L'éclatement du conflit aux portes du Vieux continent a frappé les esprits et suscité de l'anxiété chez de nombreux électeurs. Plus d'un mois après le début de l'invasion russe, la perspective d'un cessez-le-feu rapide n'est pas à l'ordre du jour. En dépit d'un renforcement des sanctions économiques et financières des Occidentaux, la Russie est toujours déterminée à occuper le territoire ukrainien même si elle a annoncé récemment qu'elle allait se concentrer sur quelques fronts.
Dans ce contexte particulièrement troublé, Marine Le Pen a présenté le chiffrage de son programme devant la presse il y a quelques jours. Derrière cette exercice de communication, la crédibilité des candidats « doit passer par un chiffrage » explique Gilles Ivaldi, chercheur au CNRS et au Cevipof de Sciences-Po interrogé par La Tribune. « Historiquement, les partis du FN et du RN sont des partis de niche. Ils rentrent dans le système politique avec des enjeux régaliens sur les thèmes sécuritaires. Lorsque Marine Le Pen prend les commandes du FN en 2011, elle veut renforcer cette crédibilité économique », ajoute ce spécialiste des programmes du Front national et du Rassemblement national et auteur d'une note éclairante intitulée « Marine Le Pen, Éric Zemmour : social-populisme contre capitalisme populaire ».
« En présentant un chiffrage même contestable, Marine Le Pen veut également s'adresser aux classes moyennes, aux classes moyennes supérieures et au monde de l'entreprise. Ces catégories échappent à Marine Le Pen, »

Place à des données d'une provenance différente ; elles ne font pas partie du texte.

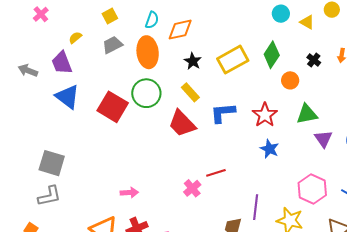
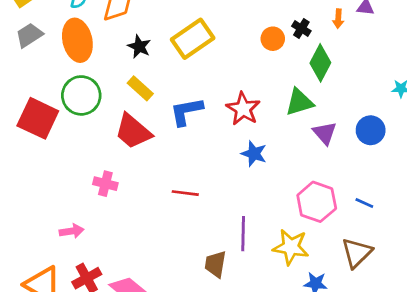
green diamond: (272, 55) -> (320, 63), moved
orange circle: (290, 80) -> (273, 39), moved
red line: (216, 173) -> (185, 193), turned 30
pink cross: (192, 188) -> (105, 184), moved, turned -30

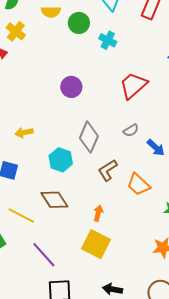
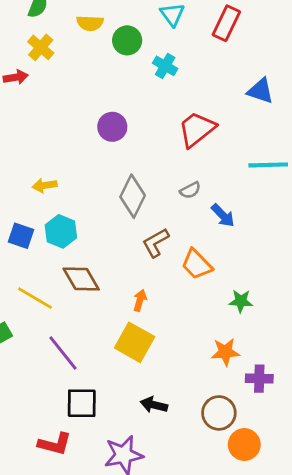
cyan hexagon: (61, 160) -> (61, 231), moved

Gilles Ivaldi, chercheur au CNRS
En effet, la candidate du RN qui sillonne le territoire depuis des mois cherche désormais à attirer au-delà de son électorat traditionnel des classes populaires. Après une bataille électorale jugée « atone » par de nombreux observateurs, Marine Le Pen (Rassemblement national) se situe en seconde position avec 27% des intentions de vote, selon les récents résultats d'un baromètre OpinionWay.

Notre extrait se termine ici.